Further, the calculation is completed in a very short time as compared with the case of actually performing the single tooth surface meshing test method. Therefore, changing the center distance, changing the combination of meshing teeth,
The influence on the rotation transmission error due to the condition can be easily determined while changing the condition such as changing the transmission load or adding eccentricity.

Since the data of the gear once measured is easy to store and recall, the rotation transmission error is also obtained for a combination with a gear that has been manufactured in the past and does not exist, or a combination with a gear whose tooth profile has changed due to wear before wear. be able to. Since the data can be stored in a recording medium or sent to a remote location via a communication line, it is possible to evaluate the meshing of gears at distant places to some extent.

Furthermore, values such as tooth profile, tooth trace, and pitch error measured by the gear alone are used, so that there is no waste of measurement work for performing a meshing test separately from them.

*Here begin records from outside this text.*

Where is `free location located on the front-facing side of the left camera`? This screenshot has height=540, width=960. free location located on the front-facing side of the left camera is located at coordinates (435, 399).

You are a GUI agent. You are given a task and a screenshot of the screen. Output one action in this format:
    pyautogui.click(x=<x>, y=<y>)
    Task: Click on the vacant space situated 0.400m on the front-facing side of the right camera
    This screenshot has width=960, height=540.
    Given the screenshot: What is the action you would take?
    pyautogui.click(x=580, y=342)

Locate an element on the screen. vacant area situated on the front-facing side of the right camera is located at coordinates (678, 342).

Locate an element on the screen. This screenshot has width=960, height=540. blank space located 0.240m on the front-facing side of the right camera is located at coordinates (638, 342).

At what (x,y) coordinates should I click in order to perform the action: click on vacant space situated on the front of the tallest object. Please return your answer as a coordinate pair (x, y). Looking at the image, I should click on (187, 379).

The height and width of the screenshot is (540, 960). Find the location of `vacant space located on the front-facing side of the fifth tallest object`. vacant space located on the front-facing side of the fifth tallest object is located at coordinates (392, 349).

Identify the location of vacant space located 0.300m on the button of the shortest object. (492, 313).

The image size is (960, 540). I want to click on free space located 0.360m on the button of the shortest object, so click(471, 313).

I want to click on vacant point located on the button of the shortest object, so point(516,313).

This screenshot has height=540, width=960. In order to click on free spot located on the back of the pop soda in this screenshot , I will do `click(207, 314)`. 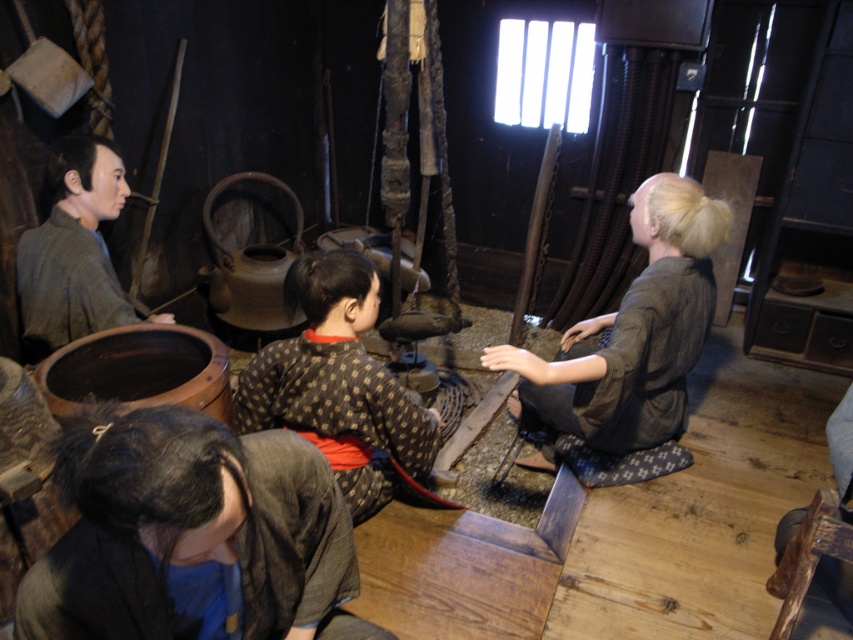 You are a visitor in this traditional Japanese room and want to pick up both the dark gray kimono at lower left and the brown textured kimono at center. If you start from the entrance, which kimono should you reach first?

The dark gray kimono at lower left is closer to the entrance than the brown textured kimono at center, so you should reach the dark gray kimono at lower left first.

You are standing in the center of the room and want to reach the point closer to you. Which point should you move towards, point (332, 529) or point (595, 374)?

Point (332, 529) is in front of point (595, 374), so you should move towards point (332, 529) to reach the closer one.

You are a tailor working in this traditional Japanese room. You need to hang both the brown textured kimono at center and the matte gray kimono at left on a rack that can only hold items up to the height of the taller one. Which kimono should you use to determine the rack height requirement?

The brown textured kimono at center is much taller than the matte gray kimono at left, so you should use the height of the brown textured kimono at center to determine the rack height requirement. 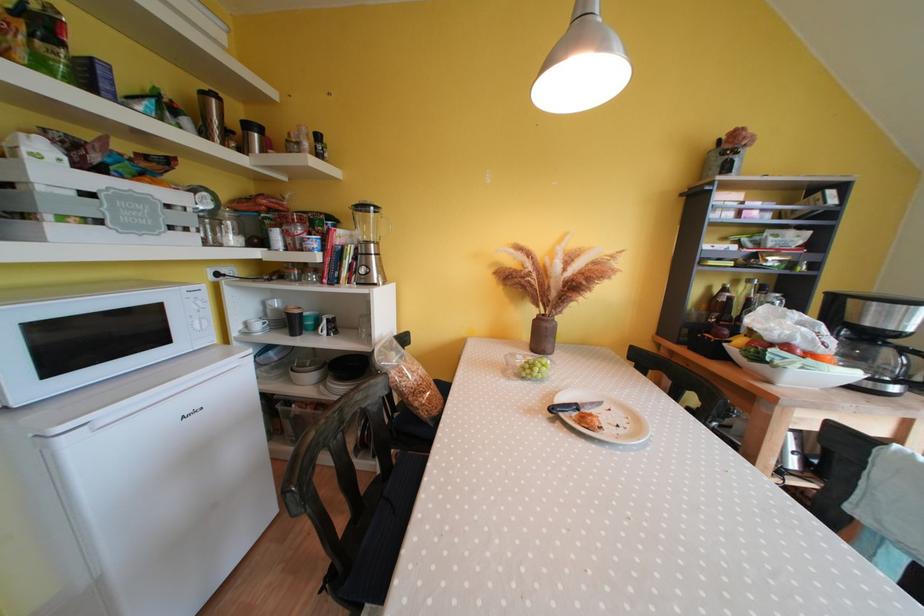 Which object does [368,244] point to?

It corresponds to the blender pitcher in the image.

[Brief description of the drawings]

FIG. 1 is a system diagram of one embodiment of the present invention.

FIG. 2 is a principle view of a conventional single-tooth surface meshing tester.

FIG. 3 is a schematic view showing a tooth surface maintaining contact.

FIG. 4 is a schematic diagram showing biting of a tooth surface by a theoretical rotation angle.

[Explanation of symbols]

DESCRIPTION OF SYMBOLS 1 ... Measurement unit 2 ... Storage device 3 ... Recording medium 4 ... External information device 5 ... Computing device 6 ... Output device 11 ... Measurement data 12 ... Calculation conditions 15 ... Rotation transmission error graph 31 ... Drive-side tooth surface 32 ... Driven-side tooth surface 33 ... Drive-side rotation angle 34 ... Driven-side rotation angle 35 ... Theoretical drive-side rotation angle 36 ... … Theoretical rotation angle on the driven side 37… Decrease between tooth surfaces 81… Gear pair 83… Drive shaft 83… Drive shaft 84… Rotation transmission error

──────────────────────────────────────────────────続 き Continued on the front page (58) Field surveyed (Int.Cl. ⁷ , DB name) G01M 13/02 G01B 21/20 102

Claims (3)

(57) [Claims] 1. A of the measured gear tooth profile error, the gear inspection machine having at least one possible measurement mechanism of the tooth trace error and pitch error, only setting a storage means for storing said measured error, the The error data for the specified gear stored in the storage means is reduced by an external command.
A gear inspection machine which calculates and outputs an angle transmission error of a gear pair by giving at least a center distance . 2. A gear inspection machine according to claim 1, wherein said storage means is capable of recording on or reading from a recording medium. 3. The gear inspection machine according to claim 1, wherein the error data stored in said storage means can be communicated with an external operation means.